Introduction * Hereditary demyelinating neuropathies and acquired inflammatory demyelinating neuropathies can present with similar clinical and electrophysiological features, which complicates differential diagnosis despite their different causes and delays disease-specific treatment. This study aimed to develop and validate a quick, triage-level machine-learning algorithm to differentiate acquired from genetic demyelinating neuropathies using routine nerve conduction study data.

Methods * Data from 408 patients with confirmed hereditary demyelinating neuropathies (CMT1A, HNPP, CMT1B, males with CMTX1, and CMT4C) and acquired demyelinating neuropathies (CIDP, MMN and POEMS) were collected from multiple centers, yielding 227 genetic and 181 acquired cases. Structured electrophysiological variables were extracted using a standardized proforma. Features included age, sex, sensory response presence, and median and ulnar motor conduction parameters, plus two inter-nerve metrics: median-to-ulnar amplitude ratio and conduction velocity difference >=10 m/s. When bilateral studies were available, the left side was selected as the primary site. Performance was evaluated using an ExtraTrees classifier with 500 trees and stratified five-fold cross-validation.

Results * Cross-validation yielded an accuracy of 0.816, a balanced accuracy of 0.812, an area under the receiver operating characteristic curve of 0.890, and an average precision of 0.846. At a 0.50 threshold, precision was 0.805, recall was 0.773, and the F1 score was 0.789. The confusion matrix showed 193 true negatives, 34 false positives, 41 false negatives, and 140 true positives, with a specificity of 0.850. Feature importance highlighted age, median, and ulnar conduction metrics.

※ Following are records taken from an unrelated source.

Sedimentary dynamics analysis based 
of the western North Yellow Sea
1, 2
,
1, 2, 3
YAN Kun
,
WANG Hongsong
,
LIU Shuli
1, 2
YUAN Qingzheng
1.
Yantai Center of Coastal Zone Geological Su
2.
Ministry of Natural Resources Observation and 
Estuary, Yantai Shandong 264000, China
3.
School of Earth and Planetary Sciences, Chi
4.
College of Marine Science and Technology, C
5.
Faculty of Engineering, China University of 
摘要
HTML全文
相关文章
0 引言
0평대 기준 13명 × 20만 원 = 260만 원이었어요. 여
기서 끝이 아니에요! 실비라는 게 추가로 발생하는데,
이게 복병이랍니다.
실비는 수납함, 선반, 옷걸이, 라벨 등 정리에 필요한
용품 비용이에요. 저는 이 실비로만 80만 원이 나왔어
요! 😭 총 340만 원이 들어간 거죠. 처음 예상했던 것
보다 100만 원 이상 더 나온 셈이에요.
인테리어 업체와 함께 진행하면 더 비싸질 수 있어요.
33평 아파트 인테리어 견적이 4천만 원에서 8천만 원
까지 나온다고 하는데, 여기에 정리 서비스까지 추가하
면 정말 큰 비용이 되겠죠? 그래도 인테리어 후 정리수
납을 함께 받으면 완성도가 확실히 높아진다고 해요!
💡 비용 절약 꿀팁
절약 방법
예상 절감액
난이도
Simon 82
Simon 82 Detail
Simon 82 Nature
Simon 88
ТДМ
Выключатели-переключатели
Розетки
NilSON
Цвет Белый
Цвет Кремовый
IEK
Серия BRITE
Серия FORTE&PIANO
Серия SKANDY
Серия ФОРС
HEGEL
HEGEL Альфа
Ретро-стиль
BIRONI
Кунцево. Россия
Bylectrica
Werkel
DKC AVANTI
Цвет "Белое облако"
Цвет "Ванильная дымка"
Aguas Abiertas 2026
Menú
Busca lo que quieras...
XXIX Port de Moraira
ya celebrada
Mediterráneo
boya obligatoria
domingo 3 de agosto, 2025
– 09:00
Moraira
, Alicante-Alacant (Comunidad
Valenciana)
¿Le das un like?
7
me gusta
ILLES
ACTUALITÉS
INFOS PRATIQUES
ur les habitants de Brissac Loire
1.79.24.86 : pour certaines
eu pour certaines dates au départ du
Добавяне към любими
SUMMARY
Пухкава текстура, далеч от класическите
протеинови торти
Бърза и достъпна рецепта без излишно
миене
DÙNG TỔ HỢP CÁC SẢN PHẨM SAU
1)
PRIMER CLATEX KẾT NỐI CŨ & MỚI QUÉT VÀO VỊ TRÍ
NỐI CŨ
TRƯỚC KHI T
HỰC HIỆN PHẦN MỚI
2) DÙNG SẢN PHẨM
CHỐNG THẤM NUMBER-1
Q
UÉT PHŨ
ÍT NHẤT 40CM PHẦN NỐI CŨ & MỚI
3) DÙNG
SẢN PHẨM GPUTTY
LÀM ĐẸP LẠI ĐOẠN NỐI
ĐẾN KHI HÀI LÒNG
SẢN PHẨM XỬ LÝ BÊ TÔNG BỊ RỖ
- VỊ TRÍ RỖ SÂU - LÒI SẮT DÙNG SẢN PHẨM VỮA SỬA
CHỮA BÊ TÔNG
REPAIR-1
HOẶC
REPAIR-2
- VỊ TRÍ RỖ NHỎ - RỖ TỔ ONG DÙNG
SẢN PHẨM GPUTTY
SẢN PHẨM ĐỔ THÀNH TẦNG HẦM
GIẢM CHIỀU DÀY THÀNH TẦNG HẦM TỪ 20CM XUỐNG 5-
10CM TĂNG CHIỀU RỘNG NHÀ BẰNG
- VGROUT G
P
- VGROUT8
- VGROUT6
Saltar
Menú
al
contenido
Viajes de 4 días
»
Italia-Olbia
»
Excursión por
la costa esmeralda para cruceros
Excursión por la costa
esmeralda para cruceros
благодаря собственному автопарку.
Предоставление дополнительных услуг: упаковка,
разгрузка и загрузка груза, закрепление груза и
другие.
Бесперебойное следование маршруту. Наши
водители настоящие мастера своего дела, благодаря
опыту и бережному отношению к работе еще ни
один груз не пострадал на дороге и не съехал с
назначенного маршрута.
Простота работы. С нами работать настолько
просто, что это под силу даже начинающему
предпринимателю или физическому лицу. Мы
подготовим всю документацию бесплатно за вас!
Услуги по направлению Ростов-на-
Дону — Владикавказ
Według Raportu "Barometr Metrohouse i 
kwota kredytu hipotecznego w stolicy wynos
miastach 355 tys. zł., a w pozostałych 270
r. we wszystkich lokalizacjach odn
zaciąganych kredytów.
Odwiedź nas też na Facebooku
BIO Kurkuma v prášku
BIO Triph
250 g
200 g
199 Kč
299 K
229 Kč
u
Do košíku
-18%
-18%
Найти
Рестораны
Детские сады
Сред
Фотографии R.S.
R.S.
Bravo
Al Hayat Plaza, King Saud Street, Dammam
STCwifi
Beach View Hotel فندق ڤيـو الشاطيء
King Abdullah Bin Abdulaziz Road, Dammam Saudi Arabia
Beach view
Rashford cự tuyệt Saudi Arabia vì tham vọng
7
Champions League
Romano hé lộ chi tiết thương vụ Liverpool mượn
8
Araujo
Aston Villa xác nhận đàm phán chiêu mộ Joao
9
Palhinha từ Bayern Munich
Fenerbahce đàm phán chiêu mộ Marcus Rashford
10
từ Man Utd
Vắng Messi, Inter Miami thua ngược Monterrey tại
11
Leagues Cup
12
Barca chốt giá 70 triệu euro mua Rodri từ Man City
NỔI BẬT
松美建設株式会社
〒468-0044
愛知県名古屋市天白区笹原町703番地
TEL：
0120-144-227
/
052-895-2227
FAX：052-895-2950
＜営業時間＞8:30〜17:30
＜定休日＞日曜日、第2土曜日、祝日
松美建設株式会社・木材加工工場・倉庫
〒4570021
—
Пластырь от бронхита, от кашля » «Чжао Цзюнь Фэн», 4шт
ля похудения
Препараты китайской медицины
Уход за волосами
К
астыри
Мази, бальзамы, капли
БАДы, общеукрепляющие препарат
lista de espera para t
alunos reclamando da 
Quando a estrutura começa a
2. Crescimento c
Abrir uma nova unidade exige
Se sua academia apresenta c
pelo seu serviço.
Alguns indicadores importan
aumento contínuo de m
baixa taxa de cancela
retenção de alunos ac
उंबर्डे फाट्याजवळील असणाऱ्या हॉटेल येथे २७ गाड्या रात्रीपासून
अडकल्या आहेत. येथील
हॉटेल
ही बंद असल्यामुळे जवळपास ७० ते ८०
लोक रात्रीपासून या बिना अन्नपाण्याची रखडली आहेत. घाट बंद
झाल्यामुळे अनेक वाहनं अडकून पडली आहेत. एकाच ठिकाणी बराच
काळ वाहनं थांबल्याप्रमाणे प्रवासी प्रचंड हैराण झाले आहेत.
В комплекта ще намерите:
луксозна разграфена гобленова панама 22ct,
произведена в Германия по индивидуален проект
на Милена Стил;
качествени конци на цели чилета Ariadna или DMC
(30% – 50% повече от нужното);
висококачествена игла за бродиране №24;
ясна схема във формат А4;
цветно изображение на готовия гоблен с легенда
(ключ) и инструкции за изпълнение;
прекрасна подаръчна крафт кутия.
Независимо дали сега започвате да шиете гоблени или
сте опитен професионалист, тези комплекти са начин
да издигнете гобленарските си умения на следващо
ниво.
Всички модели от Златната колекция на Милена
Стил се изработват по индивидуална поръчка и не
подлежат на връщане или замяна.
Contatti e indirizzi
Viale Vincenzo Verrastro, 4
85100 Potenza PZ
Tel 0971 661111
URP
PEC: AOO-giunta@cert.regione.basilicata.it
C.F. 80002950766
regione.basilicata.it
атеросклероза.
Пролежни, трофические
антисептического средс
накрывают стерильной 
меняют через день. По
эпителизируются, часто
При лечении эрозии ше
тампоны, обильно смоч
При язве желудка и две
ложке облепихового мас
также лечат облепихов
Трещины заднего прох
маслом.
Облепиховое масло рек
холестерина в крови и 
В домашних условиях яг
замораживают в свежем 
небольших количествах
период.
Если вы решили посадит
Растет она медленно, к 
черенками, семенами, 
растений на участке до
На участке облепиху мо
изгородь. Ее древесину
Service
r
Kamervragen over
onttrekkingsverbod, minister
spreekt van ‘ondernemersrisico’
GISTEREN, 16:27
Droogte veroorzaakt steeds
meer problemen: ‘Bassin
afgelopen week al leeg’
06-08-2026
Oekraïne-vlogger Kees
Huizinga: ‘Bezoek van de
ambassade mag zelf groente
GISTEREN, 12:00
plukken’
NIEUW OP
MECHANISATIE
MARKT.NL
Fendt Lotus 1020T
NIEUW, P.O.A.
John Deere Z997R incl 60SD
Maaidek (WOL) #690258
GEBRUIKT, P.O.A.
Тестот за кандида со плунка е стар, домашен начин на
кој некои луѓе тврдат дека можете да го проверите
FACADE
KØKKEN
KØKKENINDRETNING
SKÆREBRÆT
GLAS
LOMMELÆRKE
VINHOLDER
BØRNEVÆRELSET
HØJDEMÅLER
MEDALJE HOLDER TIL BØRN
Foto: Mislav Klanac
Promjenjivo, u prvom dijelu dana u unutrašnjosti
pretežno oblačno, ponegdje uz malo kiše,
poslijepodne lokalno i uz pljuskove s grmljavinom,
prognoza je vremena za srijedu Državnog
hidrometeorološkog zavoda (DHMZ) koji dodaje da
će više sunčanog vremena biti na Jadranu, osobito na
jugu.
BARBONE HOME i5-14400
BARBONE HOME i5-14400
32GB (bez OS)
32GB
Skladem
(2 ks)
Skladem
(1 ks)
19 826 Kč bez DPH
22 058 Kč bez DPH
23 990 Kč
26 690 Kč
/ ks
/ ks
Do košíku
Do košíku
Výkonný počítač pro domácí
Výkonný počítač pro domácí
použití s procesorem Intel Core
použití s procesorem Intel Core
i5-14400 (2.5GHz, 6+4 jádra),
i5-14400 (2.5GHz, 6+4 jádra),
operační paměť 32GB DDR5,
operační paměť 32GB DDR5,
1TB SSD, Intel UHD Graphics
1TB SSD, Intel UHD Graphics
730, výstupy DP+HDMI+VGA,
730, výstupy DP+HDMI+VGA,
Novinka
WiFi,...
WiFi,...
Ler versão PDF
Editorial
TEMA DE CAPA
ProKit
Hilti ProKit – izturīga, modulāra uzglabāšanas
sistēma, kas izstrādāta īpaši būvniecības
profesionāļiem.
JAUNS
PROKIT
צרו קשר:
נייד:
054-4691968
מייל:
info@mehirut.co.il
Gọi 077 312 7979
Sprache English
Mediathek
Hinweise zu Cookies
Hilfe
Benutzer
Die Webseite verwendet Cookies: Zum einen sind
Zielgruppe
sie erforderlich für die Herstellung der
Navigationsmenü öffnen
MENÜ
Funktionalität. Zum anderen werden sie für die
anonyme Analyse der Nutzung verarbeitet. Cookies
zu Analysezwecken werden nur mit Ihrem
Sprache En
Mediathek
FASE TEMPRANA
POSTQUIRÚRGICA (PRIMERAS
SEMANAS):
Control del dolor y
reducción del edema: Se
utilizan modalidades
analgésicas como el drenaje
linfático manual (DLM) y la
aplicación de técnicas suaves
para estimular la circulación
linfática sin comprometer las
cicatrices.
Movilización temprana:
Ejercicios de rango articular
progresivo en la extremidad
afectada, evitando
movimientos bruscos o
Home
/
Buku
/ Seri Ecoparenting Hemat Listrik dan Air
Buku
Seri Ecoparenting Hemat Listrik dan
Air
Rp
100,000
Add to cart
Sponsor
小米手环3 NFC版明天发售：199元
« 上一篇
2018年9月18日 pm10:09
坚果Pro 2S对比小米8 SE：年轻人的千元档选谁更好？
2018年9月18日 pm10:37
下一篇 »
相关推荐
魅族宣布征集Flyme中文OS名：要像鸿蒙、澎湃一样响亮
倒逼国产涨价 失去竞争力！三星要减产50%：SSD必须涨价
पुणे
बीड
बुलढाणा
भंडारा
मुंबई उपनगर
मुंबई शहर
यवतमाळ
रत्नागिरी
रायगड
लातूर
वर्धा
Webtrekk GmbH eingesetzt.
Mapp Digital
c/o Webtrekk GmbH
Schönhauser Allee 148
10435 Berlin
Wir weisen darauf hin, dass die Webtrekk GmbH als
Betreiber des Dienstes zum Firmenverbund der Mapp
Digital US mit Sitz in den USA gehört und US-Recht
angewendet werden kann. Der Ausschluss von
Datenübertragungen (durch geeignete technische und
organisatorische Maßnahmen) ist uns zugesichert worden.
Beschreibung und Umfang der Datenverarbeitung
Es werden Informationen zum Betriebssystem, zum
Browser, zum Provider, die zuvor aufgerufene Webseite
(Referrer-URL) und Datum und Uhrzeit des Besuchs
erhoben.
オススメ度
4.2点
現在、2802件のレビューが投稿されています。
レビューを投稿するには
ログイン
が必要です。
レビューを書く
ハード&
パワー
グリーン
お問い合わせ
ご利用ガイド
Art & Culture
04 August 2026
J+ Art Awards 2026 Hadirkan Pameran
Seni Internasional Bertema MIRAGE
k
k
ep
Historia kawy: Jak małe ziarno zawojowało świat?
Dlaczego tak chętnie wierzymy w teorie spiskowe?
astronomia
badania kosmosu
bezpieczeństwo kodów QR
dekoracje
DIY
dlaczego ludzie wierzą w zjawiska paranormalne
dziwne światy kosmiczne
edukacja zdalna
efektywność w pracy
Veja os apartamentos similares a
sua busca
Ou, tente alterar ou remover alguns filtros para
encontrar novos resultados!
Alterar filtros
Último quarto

Conclusions * PredictNeuropathy is an automated machine-learning algorithm based on routine upper limb nerve conduction studies with clinically useful accuracy. It can support quick triage when neuromuscular expertise is limited, acting as a screening step to identify cases that need expert reassessment or as a confirmatory tool for non-specialists. The first version is already available online.